District financial officer lowers this year’s deficit, predicts 2016-17 budget in black

5/27/2013
BY CARL RYAN
BLADE STAFF WRITER

TEMPERANCE — Bedford Public Schools are expected to finish the 2012-13 year with a $1.05 million budget deficit, a shortfall that is slightly less than an earlier forecast of $1.2 million in red ink.

The 2013-14 year looks better still, with the district’s deficit projected to be $766,249, although Chief Financial Officer Sharon Ramirez cautioned that budgets are works in progress subject to multiple revisions.

Ms. Ramirez delivered the numbers to the Board of Education at a budget workshop last week at Monroe Road Elementary School.
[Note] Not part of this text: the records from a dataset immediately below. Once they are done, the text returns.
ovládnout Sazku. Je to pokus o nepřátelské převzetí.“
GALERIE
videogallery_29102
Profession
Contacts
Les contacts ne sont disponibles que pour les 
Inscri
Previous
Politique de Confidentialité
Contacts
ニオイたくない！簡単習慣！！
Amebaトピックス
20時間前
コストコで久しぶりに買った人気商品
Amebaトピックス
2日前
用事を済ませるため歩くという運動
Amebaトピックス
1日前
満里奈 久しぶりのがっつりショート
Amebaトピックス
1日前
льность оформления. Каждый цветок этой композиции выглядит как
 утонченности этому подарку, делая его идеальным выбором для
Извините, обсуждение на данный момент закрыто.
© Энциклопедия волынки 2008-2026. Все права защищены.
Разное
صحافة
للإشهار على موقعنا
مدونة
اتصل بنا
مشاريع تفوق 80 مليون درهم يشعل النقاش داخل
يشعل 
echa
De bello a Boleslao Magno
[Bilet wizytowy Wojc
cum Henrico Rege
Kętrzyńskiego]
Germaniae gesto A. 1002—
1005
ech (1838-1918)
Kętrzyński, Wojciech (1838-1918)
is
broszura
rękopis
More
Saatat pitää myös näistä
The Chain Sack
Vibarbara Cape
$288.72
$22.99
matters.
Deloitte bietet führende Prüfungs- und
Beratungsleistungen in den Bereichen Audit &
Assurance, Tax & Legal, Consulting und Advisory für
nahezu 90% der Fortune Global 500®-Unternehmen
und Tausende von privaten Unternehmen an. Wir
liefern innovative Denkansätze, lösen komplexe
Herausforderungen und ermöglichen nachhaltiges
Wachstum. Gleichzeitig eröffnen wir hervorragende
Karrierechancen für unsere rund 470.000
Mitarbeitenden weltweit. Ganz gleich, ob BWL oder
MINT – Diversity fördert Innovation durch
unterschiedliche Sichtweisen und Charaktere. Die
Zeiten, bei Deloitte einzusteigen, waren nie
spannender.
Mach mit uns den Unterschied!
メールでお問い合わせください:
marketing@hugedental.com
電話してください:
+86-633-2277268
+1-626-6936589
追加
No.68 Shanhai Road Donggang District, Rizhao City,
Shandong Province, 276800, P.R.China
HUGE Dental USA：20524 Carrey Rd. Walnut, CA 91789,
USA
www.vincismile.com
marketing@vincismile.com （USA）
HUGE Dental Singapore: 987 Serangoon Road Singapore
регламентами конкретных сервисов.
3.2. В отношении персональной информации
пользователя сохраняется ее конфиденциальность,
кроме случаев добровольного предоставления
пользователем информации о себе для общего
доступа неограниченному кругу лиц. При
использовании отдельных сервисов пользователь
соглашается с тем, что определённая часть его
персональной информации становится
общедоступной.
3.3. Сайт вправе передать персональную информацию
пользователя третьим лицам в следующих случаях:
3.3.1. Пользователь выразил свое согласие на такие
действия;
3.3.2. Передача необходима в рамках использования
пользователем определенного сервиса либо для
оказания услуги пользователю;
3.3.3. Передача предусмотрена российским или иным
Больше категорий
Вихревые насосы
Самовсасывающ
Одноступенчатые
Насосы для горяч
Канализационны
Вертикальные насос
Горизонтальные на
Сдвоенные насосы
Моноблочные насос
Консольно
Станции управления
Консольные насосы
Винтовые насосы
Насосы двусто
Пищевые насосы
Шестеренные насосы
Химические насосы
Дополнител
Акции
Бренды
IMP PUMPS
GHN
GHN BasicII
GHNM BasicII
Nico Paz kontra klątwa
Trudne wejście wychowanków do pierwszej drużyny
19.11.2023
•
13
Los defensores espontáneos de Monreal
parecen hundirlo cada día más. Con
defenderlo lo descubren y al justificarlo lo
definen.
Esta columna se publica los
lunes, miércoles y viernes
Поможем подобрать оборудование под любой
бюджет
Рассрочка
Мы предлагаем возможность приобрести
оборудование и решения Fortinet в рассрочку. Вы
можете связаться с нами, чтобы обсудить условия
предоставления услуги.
The 2012-13 deficit consists of $426,204 spent in excess of revenues, she said, and a $626,901 negative balance carried over from earlier years.

She had some unwelcome data as well. District enrollment was expected to shrink by 100 students next school year.

Bedford’s state funding “is very dependent on our enrollment,” and that has declined 14 percent in the last decade, Ms. Ramirez told the board, blaming the trend on declining birth rates and lost population.

On balance, however, she was upbeat, saying recent years’ painful cost-cutting was showing results.

“We are making traction toward getting ourselves out of deficit,” she told the board.

“Everything we’re doing is going to have a positive effect. It’s just going to take time,” interim Superintendent Jon White said.

Further retrenchment is ahead. Two years ago the board closed Smith Road Elementary School to cut costs, and it is doing the same this year with Temperance Road Elementary, which will cease being a school building after the last day of classes on June 7, for an annual saving of $850,000.

The district has a deficit-elimination plan on file with the Michigan Department of Education that binds it to additional cuts that include the elimination of bus transportation for high school students, switching from trimesters to semesters, and achieving further concessions in wages and retirements.

If these are followed through, the school system will be in the black by the end of the 2016-17 year, with a positive fund balance of $30,802, according to Ms. Ramirez’s projections.

This month, layoff notices were sent to about 15 teachers and other educators for the next school year. Edward Manuszak, the assistant superintendent of instruction and student services, said the number who will be recalled won’t be known until August.

Mr. White said the number recalled would depend on enrollment, and parents of children entering kindergarten often don’t register them until later in the summer.

“Teachers will be recalled only if absolutely necessary,” he said.